Trois dirigeants libyens de premier plan ont déclaré dimanche qu’ils s’étaient mis d’accord sur la « nécessité » de former un nouveau gouvernement unifié qui superviserait les élections longtemps reportées.
Le processus politique visant à résoudre plus d’une décennie de conflit en Libye est dans l’impasse depuis l’échec des élections prévues en décembre 2021 en raison de différends sur l’éligibilité des principaux candidats.
Les dirigeants sont le président du Conseil présidentiel (PC) Mohamed Menfi, le chef du Haut Conseil d’Etat (HSC) Mohamed Takala, tous deux basés à Tripoli, et Aguila Saleh, président de la Chambre des représentants (CdR) à Benghazi.
Dans une déclaration commune, les trois dirigeants ont également appelé la mission des Nations Unies en Libye et la communauté internationale à soutenir leurs propositions. Ils ont indiqué qu’ils étaient convenus de former un comité technique pour « examiner les points controversés ».
Ils se sont rencontrés au Caire à l’invitation du secrétaire général de la Ligue arabe, Ahmed Aboul Gheit.
« Nous pensons que les mesures convenues aujourd’hui constituent un début très important.
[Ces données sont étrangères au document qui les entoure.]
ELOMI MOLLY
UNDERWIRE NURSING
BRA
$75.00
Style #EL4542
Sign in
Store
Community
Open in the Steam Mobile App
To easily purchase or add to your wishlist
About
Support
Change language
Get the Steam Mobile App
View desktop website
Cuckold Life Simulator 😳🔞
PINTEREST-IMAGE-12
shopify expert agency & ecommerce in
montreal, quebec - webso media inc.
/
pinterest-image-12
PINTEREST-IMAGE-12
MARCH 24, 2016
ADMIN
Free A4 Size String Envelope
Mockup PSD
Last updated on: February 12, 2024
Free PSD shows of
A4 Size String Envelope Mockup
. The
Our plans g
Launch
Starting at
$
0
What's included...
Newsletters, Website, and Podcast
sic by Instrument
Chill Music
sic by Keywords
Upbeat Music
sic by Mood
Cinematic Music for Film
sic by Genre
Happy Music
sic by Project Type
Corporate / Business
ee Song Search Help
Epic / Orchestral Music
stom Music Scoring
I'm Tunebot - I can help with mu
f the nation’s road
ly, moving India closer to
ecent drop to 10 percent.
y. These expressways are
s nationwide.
Ce sont des résultats à la hauteur de l’ambition des Libyens d’organiser des élections », a déclaré Menfi aux médias après la réunion.
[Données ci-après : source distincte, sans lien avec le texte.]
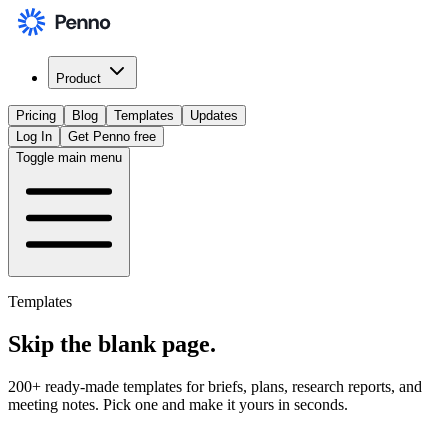
Product
Pricing
Blog
Templates
Updates
Log In
Get Penno free
Toggle main menu
Templates
Skip the
blank page
.
200+ ready-made templates for briefs, plans, research reports, and
meeting notes. Pick one and make it yours in seconds.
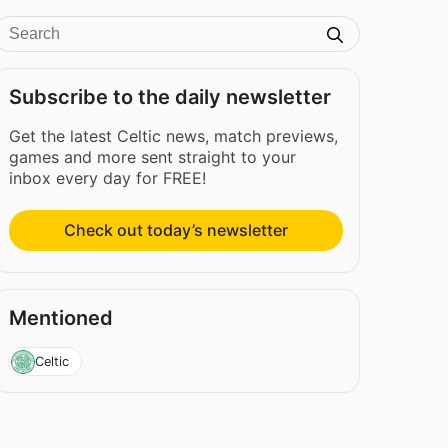
Subscribe to the daily newsletter
Get the latest Celtic news, match previews,
games and more sent straight to your
inbox every day for FREE!
Check out today’s newsletter
Mentioned
Celtic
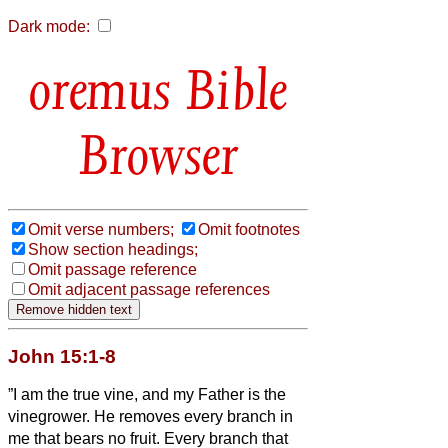
Dark mode:
Bible
Browser
Omit verse numbers;
Omit footnotes
Show section headings;
Omit passage reference
Omit adjacent passage references
John 15:1-8
”I am the true vine, and my Father is the
vinegrower.
He removes every branch in
me that bears no fruit. Every branch that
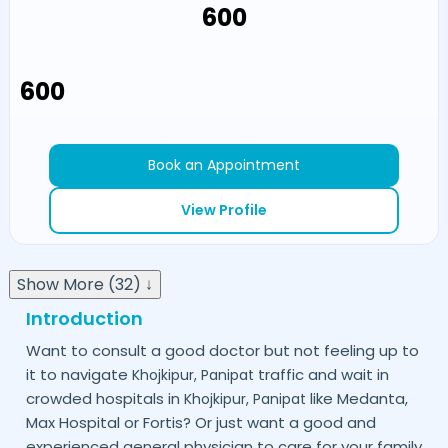
₹600
₹600
Book an Appointment
View Profile
Show More (32) ↓
Introduction
Want to consult a good doctor but not feeling up to
it to navigate
traffic and wait in
Khojkipur,
Panipat
crowded hospitals in
like Medanta,
Khojkipur,
Panipat
Max Hospital or Fortis? Or just want a good and
experienced general physician to care for your family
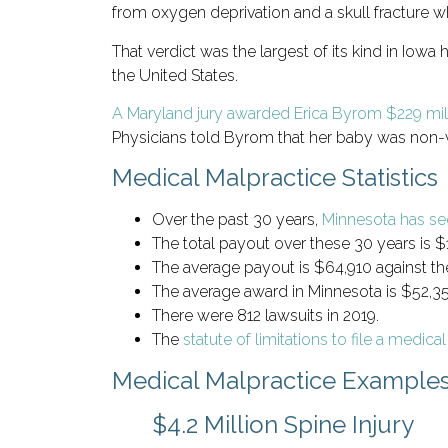
from oxygen deprivation and a skull fracture 
That verdict was the largest of its kind in Iow
the United States.
A Maryland jury awarded Erica Byrom $229 mil
Physicians told Byrom that her baby was non-via
Medical Malpractice Statistics
Over the past 30 years,
Minnesota has se
The total payout over these 30 years is $1.
The average payout is $64,910 against the
The average award in Minnesota is $52,35
There were 812 lawsuits in 2019.
The
statute of limitations to file a medica
Medical Malpractice Example
$4.2 Million Spine Injury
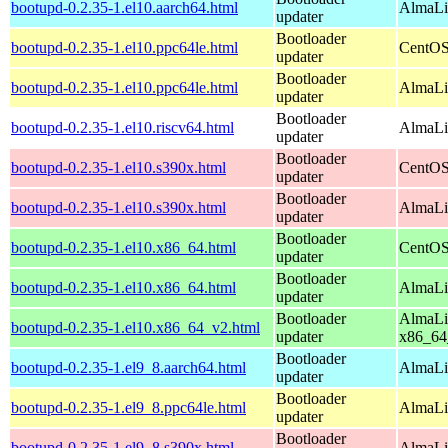
bootupd-0.2.35-1.el10.aarch64.html
AlmaLin
updater
Bootloader
bootupd-0.2.35-1.el10.ppc64le.html
CentOS
updater
Bootloader
bootupd-0.2.35-1.el10.ppc64le.html
AlmaLin
updater
Bootloader
bootupd-0.2.35-1.el10.riscv64.html
AlmaLin
updater
Bootloader
bootupd-0.2.35-1.el10.s390x.html
CentOS
updater
Bootloader
bootupd-0.2.35-1.el10.s390x.html
AlmaLi
updater
Bootloader
bootupd-0.2.35-1.el10.x86_64.html
CentOS
updater
Bootloader
bootupd-0.2.35-1.el10.x86_64.html
AlmaLi
updater
Bootloader
AlmaLi
bootupd-0.2.35-1.el10.x86_64_v2.html
updater
x86_64
Bootloader
bootupd-0.2.35-1.el9_8.aarch64.html
AlmaLi
updater
Bootloader
bootupd-0.2.35-1.el9_8.ppc64le.html
AlmaLi
updater
Bootloader
bootupd-0.2.35-1.el9_8.s390x.html
AlmaLi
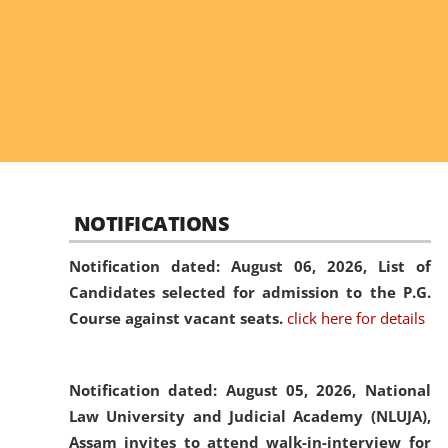
NOTIFICATIONS
Notification dated: August 06, 2026,
List of
Candidates selected for admission to the P.G.
Course against vacant seats.
click here for details
Notification dated: August 05, 2026,
National
Law University and Judicial Academy (NLUJA),
Assam invites to attend walk-in-interview for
Menfi est arrivé au pouvoir lorsque le Gouvernement d’unité nationale (GNU) dirigé par le Premier ministre Abdulhamid al-Dbeibah a été installé grâce à un processus soutenu par l’ONU en 2021, mais le Parlement ne reconnaît plus sa légitimité.
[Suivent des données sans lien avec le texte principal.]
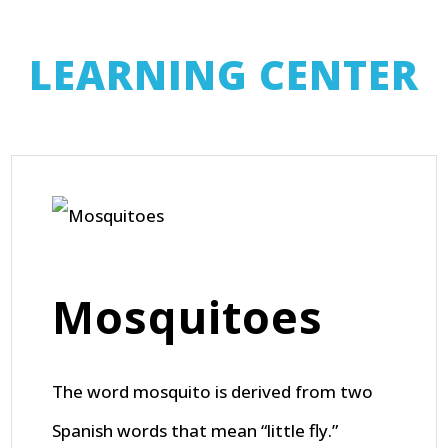
LEARNING CENTER
Mosquitoes
The word mosquito is derived from two
Spanish words that mean “little fly.”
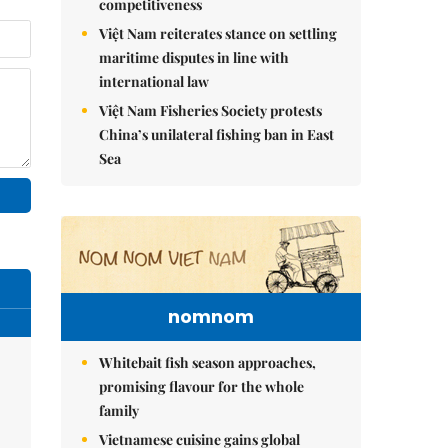
competitiveness
Việt Nam reiterates stance on settling
maritime disputes in line with
international law
Việt Nam Fisheries Society protests
China’s unilateral fishing ban in East
Sea
nomnom
Whitebait fish season approaches,
promising flavour for the whole
family
Vietnamese cuisine gains global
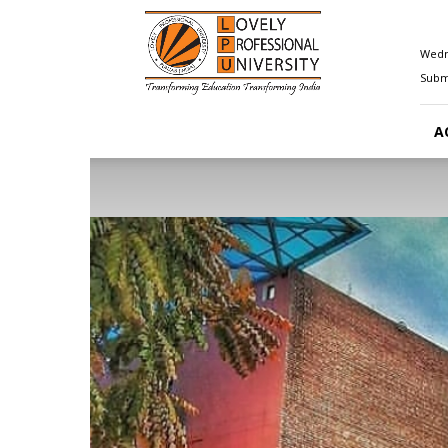
Happenings@LPU
Wedn
Submi
A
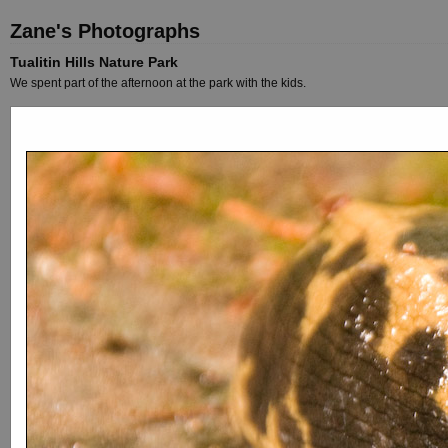
Zane's Photographs
Tualitin Hills Nature Park
We spent part of the afternoon at the park with the kids.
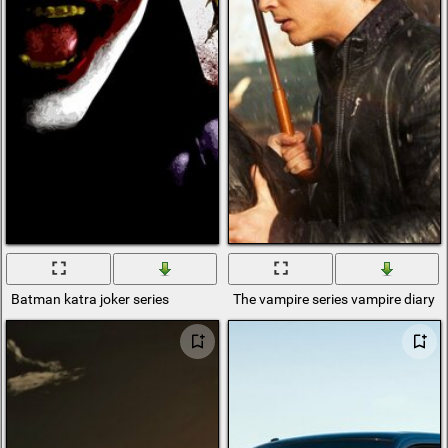
Batman katra joker series
The vampire series vampire diary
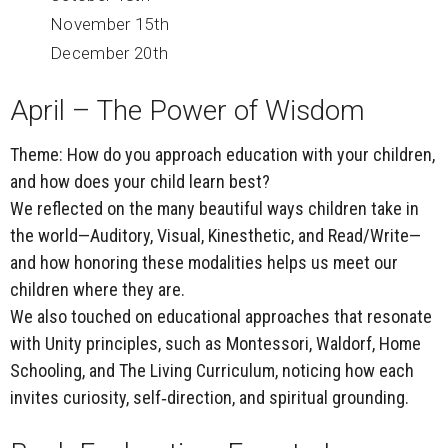
November 15th
December 20th
April – The Power of Wisdom
Theme:
How do you approach education with your children,
and how does your child learn best?
We reflected on the many beautiful ways children take in
the world—Auditory, Visual, Kinesthetic, and Read/Write—
and how honoring these modalities helps us meet our
children where they are.
We also touched on educational approaches that resonate
with Unity principles, such as Montessori, Waldorf, Home
Schooling, and
The Living Curriculum
, noticing how each
invites curiosity, self‑direction, and spiritual grounding.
Dbeibah s’est engagé à ne pas céder le pouvoir à un nouveau gouvernement sans élections nationales.
La Chambre des représentants a été élue en 2014, tandis que le Haut Conseil d’État a été formé dans le cadre d’un accord politique de 2015 et issu d’un parlement élu en 2012.
La semaine dernière, le gouverneur de la Banque centrale, Sadiq Kabir, a écrit au Parlement pour lui demander d’approuver un nouveau gouvernement unifié et un budget national sur l’ampleur des dépenses du GNU.
La diplomatie internationale visant à résoudre le conflit en Libye s’est concentrée sur la tenue d’élections parlementaires et présidentielles pour remplacer les institutions politiques intérimaires, notamment la Chambre des représentants, le HSC et le GNU.
Alors que tous les principaux acteurs politiques du pays ont appelé à des élections, de nombreux Libyens doutent qu’ils recherchent réellement un scrutin susceptible de destituer la plupart d’entre eux du pouvoir.
La Libye est entrée en crise depuis le soulèvement soutenu par l’OTAN en 2011 et s’est divisée en 2014 entre factions orientales et occidentales, avec des administrations rivales gouvernant dans chaque région.